▸ Given data

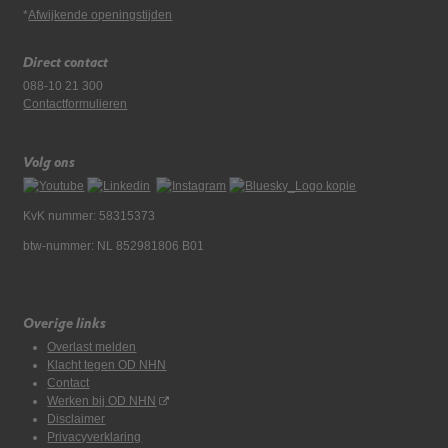
*
Afwijkende openingstijden
Direct contact
088-10 21 300
Contactformulieren
Volg ons
KvK nummer: 58315373
btw-nummer: NL 852981806 B01
Overige links
Overlast melden
Klacht tegen OD NHN
Contact
Werken bij OD NHN
Disclaimer
Privacyverklaring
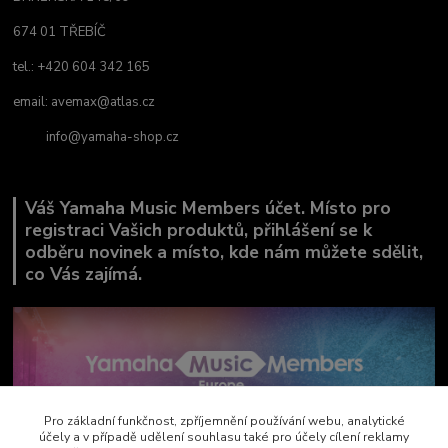
674 01 TŘEBÍČ
tel.: +420 604 342 165
email:
avemax@atlas.cz
info@yamaha-shop.cz
Váš Yamaha Music Members účet. Místo pro
registraci Vašich produktů, přihlášení se k
odběru novinek a místo, kde nám můžete sdělit,
co Vás zajímá.
Pro základní funkčnost, zpříjemnění používání webu, analytické
účely a v případě udělení souhlasu také pro účely cílení reklamy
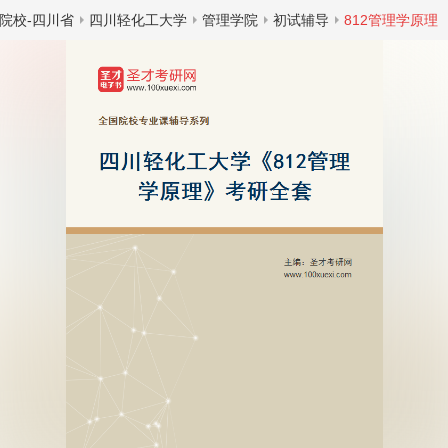
院校-四川省
四川轻化工大学
管理学院
初试辅导
812管理学原理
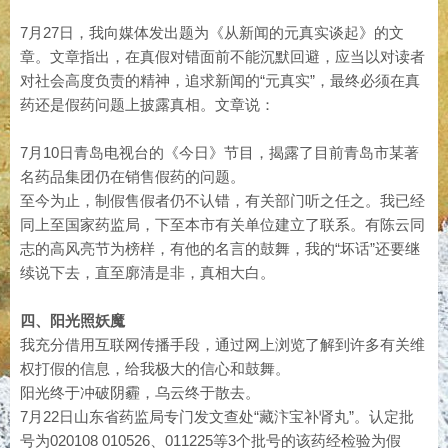
7月27日，我向媒体发出题为《从新闻的元真实谈起》的文
章。文章指出，在真假对错面前不能沉默回避，应当以对读者
对社会高度负责的精神，追求新闻的“元真实”，最终必须在真
药还是假药问题上披露真相。文章说：
7月10日青岛电视台的《今日》节目，揭露了目前青岛市某著
名药品集团仍在销售假药的问题。
至今为止，制假售假者仍不认错，有关部门听之任之。我已经
同上至国家药监局，下至本市有关单位建立了联系。有陈云同
志的高风亮节为榜样，有他的名言的鼓舞，我的“坏话”还要继
续说下去，直至廓清是非，真相大白。
四、阳光照妖魔
我充分借用互联网传播手段，通过网上浏览了解到许多有关维
权打假的信息，给我极大的信心和鼓舞。
阳光终于冲破阴霾，乌云终于散去。
7月22日山东省药监局专门发文查处“藏汴宝补肾丸”。认定批
号为020108 010526、011225等3个批号的该药经检验为假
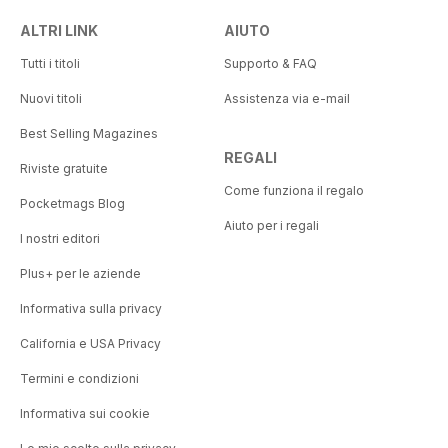
ALTRI LINK
AIUTO
Tutti i titoli
Supporto & FAQ
Nuovi titoli
Assistenza via e-mail
Best Selling Magazines
REGALI
Riviste gratuite
Come funziona il regalo
Pocketmags Blog
Aiuto per i regali
I nostri editori
Plus+ per le aziende
Informativa sulla privacy
California e USA Privacy
Termini e condizioni
Informativa sui cookie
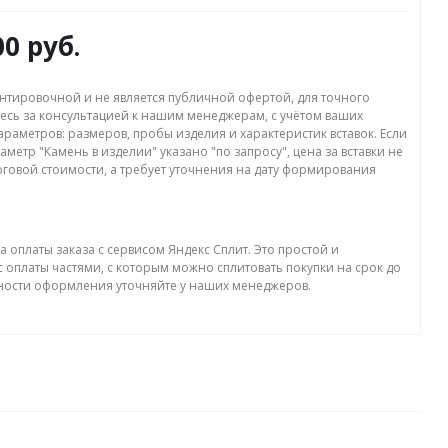
00 руб.
нтировочной и не является публичной офертой, для точного
есь за консультацией к нашим менеджерам, с учётом ваших
раметров: размеров, пробы изделия и характеристик вставок. Если
аметр "Камень в изделии" указано "по запросу", цена за вставки не
оговой стоимости, а требует уточнения на дату формирования
а оплаты заказа с сервисом Яндекс Сплит. Это простой и
 оплаты частями, с которым можно сплитовать покупки на срок до
бности оформления уточняйте у наших менеджеров.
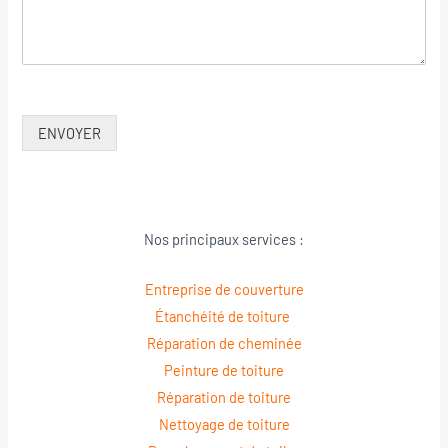
ENVOYER
Nos principaux services :
Entreprise de couverture
Étanchéité de toiture
Réparation de cheminée
Peinture de toiture
Réparation de toiture
Nettoyage de toiture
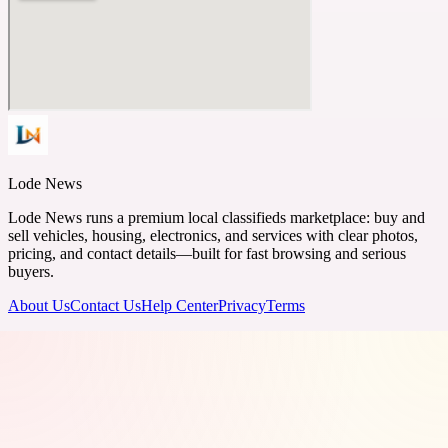
Lode News
Lode News runs a premium local classifieds marketplace: buy and
sell vehicles, housing, electronics, and services with clear photos,
pricing, and contact details—built for fast browsing and serious
buyers.
About Us
Contact Us
Help Center
Privacy
Terms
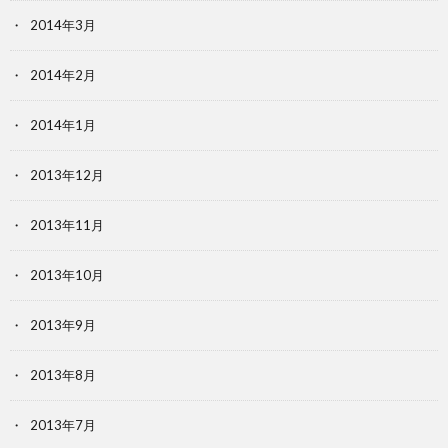
2014年3月
2014年2月
2014年1月
2013年12月
2013年11月
2013年10月
2013年9月
2013年8月
2013年7月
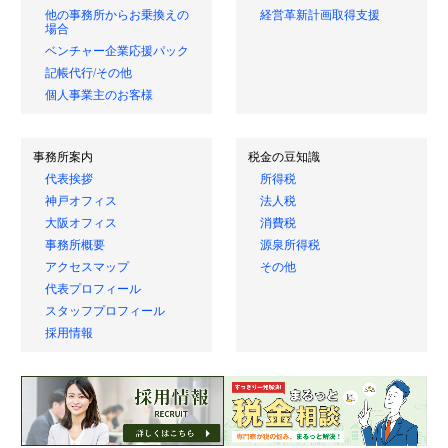
他の事務所からお乗換えの
経営革新計画取得支援
場合
ベンチャー企業応援パック
記帳代行/その他
個人事業主のお客様
事務所案内
税金の豆知識
代表挨拶
所得税
神戸オフィス
法人税
大阪オフィス
消費税
事務所概要
源泉所得税
アクセスマップ
その他
代表プロフィール
スタッフプロフィール
採用情報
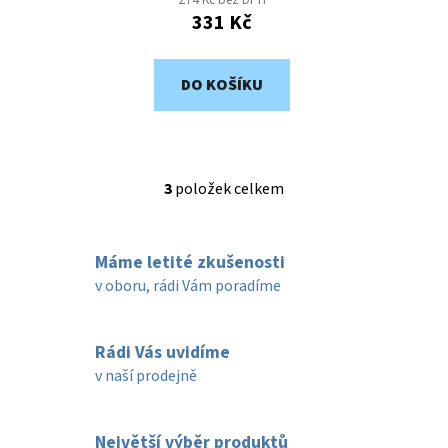
331 Kč
DO KOŠÍKU
3
položek celkem
O
v
l
Máme letité zkušenosti
á
d
v oboru, rádi Vám poradíme
a
c
í
Rádi Vás uvidíme
p
v naší prodejně
r
v
k
Největší výběr produktů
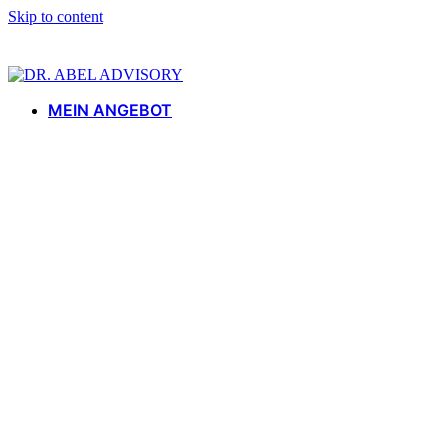
Skip to content
MEIN ANGEBOT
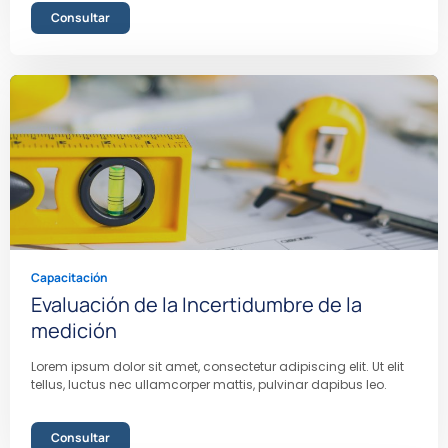
Consultar
Capacitación
Evaluación de la Incertidumbre de la
medición
Lorem ipsum dolor sit amet, consectetur adipiscing elit. Ut elit
tellus, luctus nec ullamcorper mattis, pulvinar dapibus leo.
Consultar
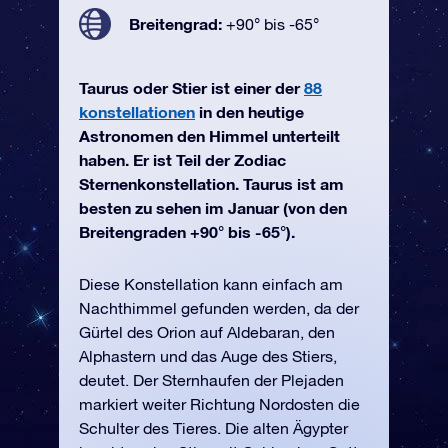
Breitengrad:
+90° bis -65°
Taurus oder Stier ist einer der
88
konstellationen
in den heutige
Astronomen den Himmel unterteilt
haben. Er ist Teil der Zodiac
Sternenkonstellation. Taurus ist am
besten zu sehen im Januar (von den
Breitengraden +90° bis -65°).
Diese Konstellation kann einfach am
Nachthimmel gefunden werden, da der
Gürtel des Orion auf Aldebaran, den
Alphastern und das Auge des Stiers,
deutet. Der Sternhaufen der Plejaden
markiert weiter Richtung Nordosten die
Schulter des Tieres. Die alten Ägypter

▸ Aim of the task
Take every line above that includes "News" and list it.

▸ Your response
Lode News
Lode News runs a premium local classifieds marketplace: buy and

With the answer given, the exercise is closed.